Smoke Point: The heat at which fats begins to break down and smoke; also the point you need to reach to properly season a pan.
Cast Iron FAQs
How to Clean a Cast-Iron Skillet
Some cast-iron skillets have been around for centuries, so before you start panicking about your skillet, just know that you don't need to baby your cast iron. A little water is fine, as is a little bit of dish soap — just be sure to dry it completely as soon as you're done washing it. If you need to get any bits of food or debris off, a chainmail scrubber will be your best friend. All that matters is that after you clean your cast iron, you finish it with some oil.
How to Season a Cast-Iron Skillet
You can season a cast-iron skillet in the oven or on the stove. Both methods require getting your cast iron greased up, then absolutely blasting it with heat. In an oven, give it about an hour at 500°F. On the stove, hit it with high heat until it starts to smoke (and make sure to keep the window open). You can even season your cast iron by not seasoning it, though the assumption is you use it often enough that it seasons naturally.
What Are the Best Oils to Use to Season a Cast-Iron Skillet?
Grapeseed oil is the overwhelming favorite among experts. It has a high smoke point and makes for a super-slick finish. The next best things to use are animal fats and flaxseed oil. Never use olive oil.
More Great Cast-Iron Skillets
Stargazer Cast Iron Skillet
Though it’s hard to place it as absolute best at any one thing, the Stargazer is a great blend of all buying factors. High-sloping walls with a unique and fairly dramatic lip around the edge mean you can toss veggies and home fries up and back down with little oil splash. The seasoning it shipped with was excellent, but you can order it unseasoned if you prefer. It’s middle of the pack in weight, and it has a large square-angled front grip that is easy to get a hold of when you’re wearing an oven mitt.
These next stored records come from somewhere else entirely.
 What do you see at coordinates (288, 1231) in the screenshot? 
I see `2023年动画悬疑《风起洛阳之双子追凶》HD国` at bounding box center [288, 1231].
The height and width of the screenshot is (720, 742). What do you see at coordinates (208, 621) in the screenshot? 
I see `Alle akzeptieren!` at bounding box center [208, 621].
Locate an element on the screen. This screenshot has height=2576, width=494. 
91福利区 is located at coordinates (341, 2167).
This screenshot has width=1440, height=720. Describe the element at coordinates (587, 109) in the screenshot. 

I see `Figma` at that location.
Available sizes: 10.5-inch to 12-inch
Smithey Ironware Company Skillet
In most industries, retrospective homages to products past are meant more to trigger nostalgia than perform to the day’s standards. This is not so in cast-iron. Smithey’s skillets are made with heavy gauge iron, a three-finger front grip and an exquisitely milled down, pre-seasoned cooking surface. There’s even a heat ring on the base of the pan, so if you somehow find yourself standing in front of an old indented wood stove, you’ll fit right in.
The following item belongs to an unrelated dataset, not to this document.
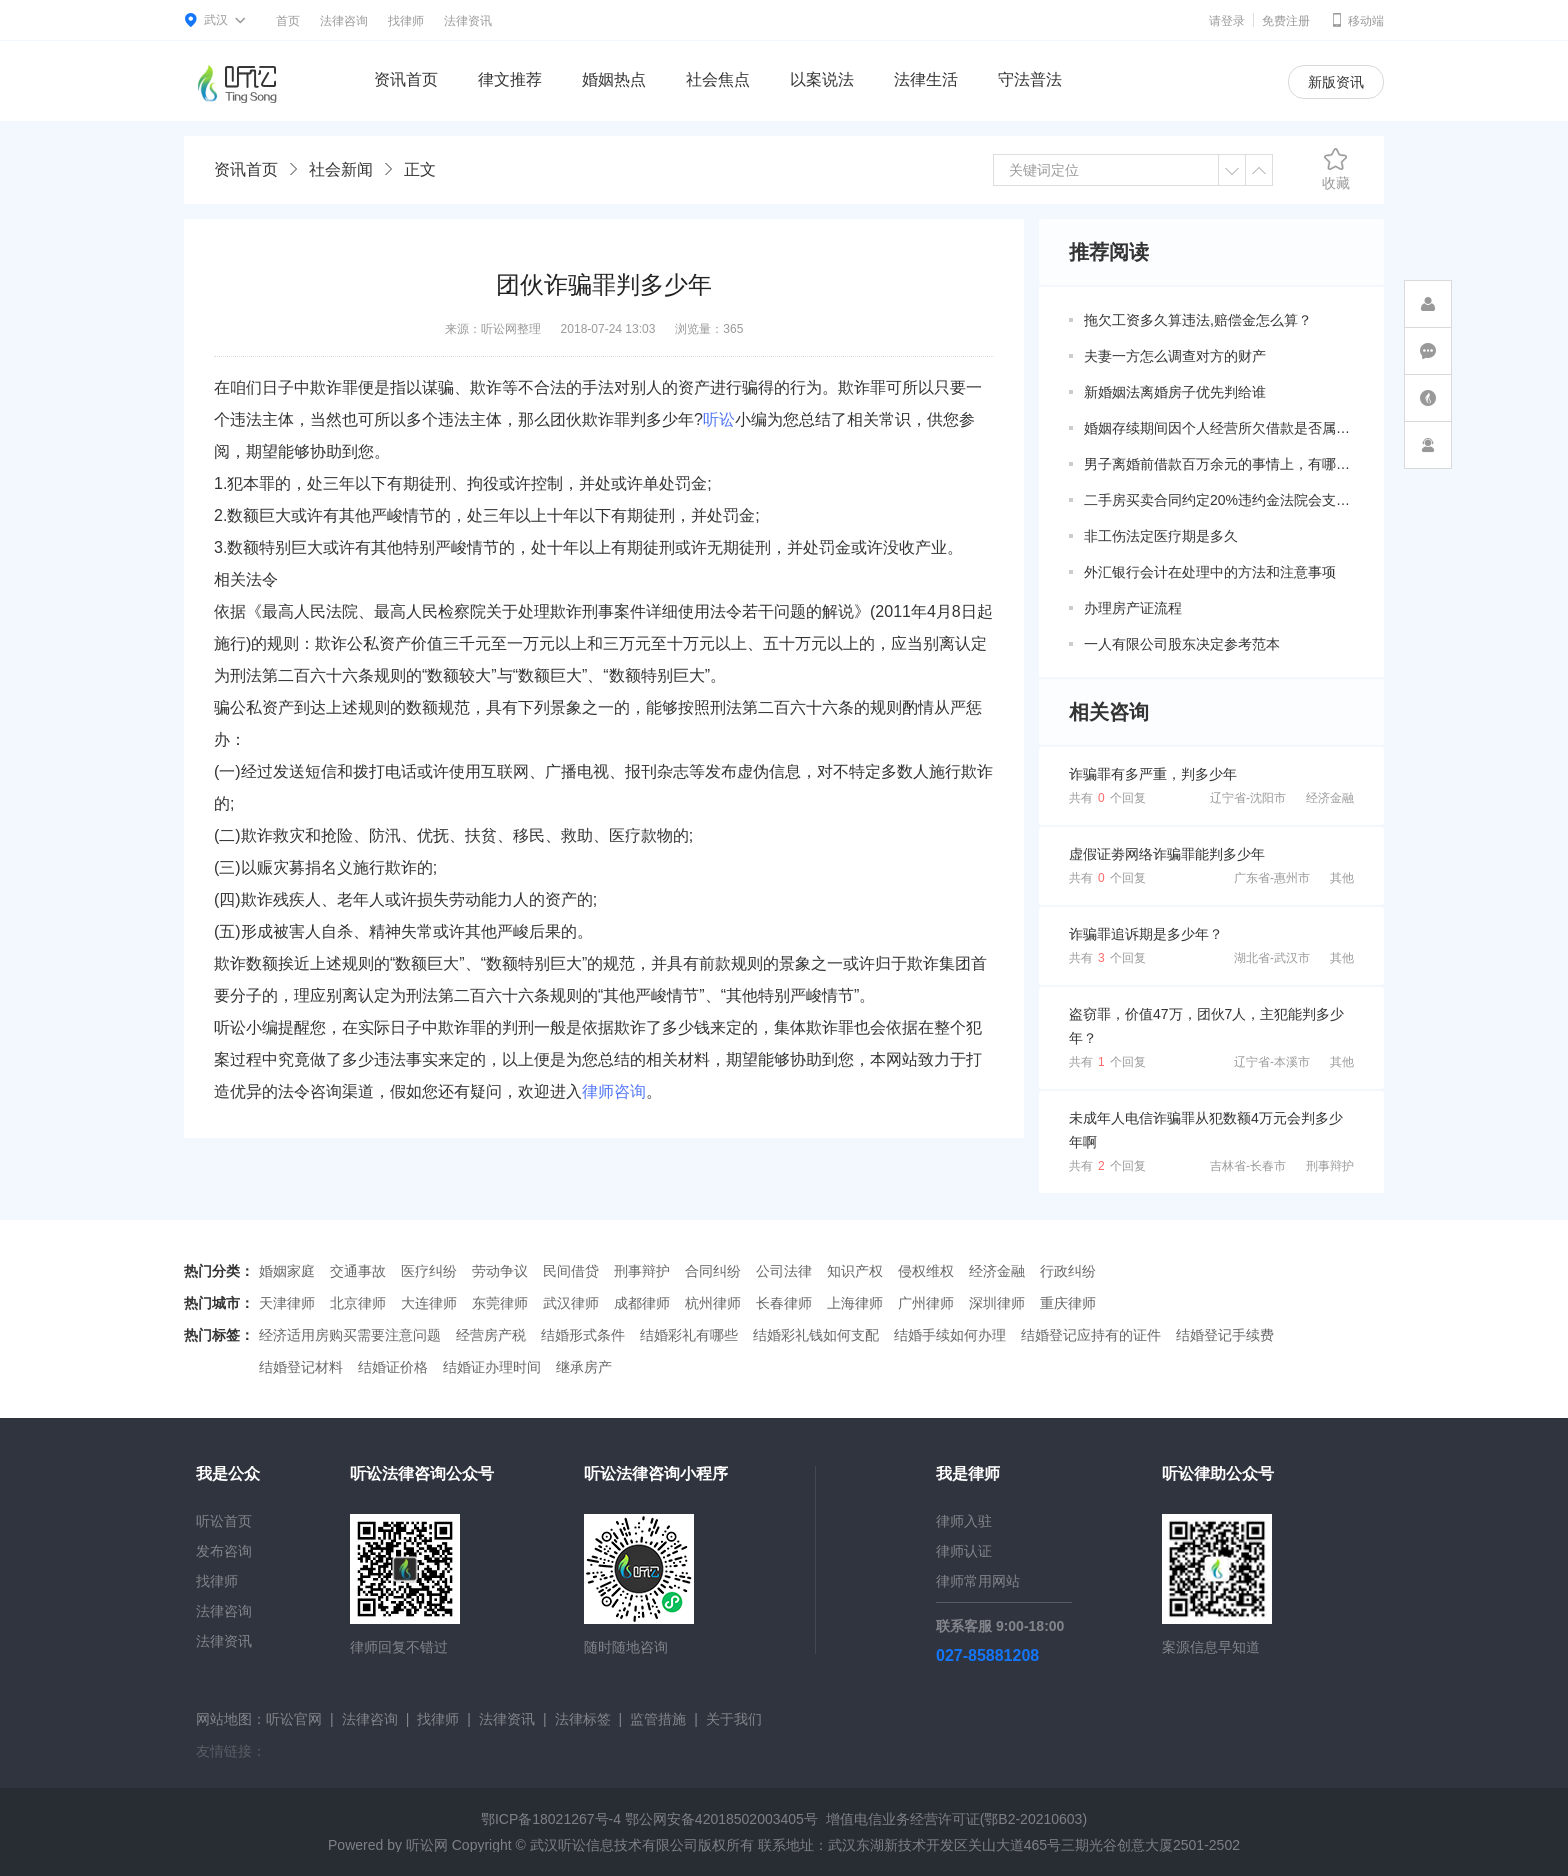  Describe the element at coordinates (571, 1271) in the screenshot. I see `民间借贷` at that location.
Available sizes: 8-inch, 10-inch 12-inch (everything in between)
Finex Cast Iron Cookware Company Skillet
The Finex pan sports a similar machine-smoothed cooking surface as others on our list. The corners create many areas to pour out sauces or excess grease, yes, but there isn’t much out there on its proficiency in the oven. This particular skillet’s cooking surface is also just a quarter-inch shy of standard pie size. The base of Finex pieces is thicker than your typical cast-iron base, providing more balanced cooking temperatures. This is useful when dealing with the longer cook times baking often entails. The trademark corners are absolutely ripe to wedge spatulas into to lift your hard work out of the pan. You can even get a lid for the thing.
Available sizes: 8-inch, 10-inch, 12-inch
Borough Furnace Skillet
Based in Owego, New York, Borough Furnace has its eye trained on unique skillets. Its pans feature low walls that allow more air flow than any other on this list, an extra-large front grip and a really, really heavy base. But it’s also the most eco-minded skillet maker out there. The whole facility is run off wind off-sets and solar power, and every skillet is made with recycled iron. The only downside? The handle’s unique shape isn’t a very comfortable grip.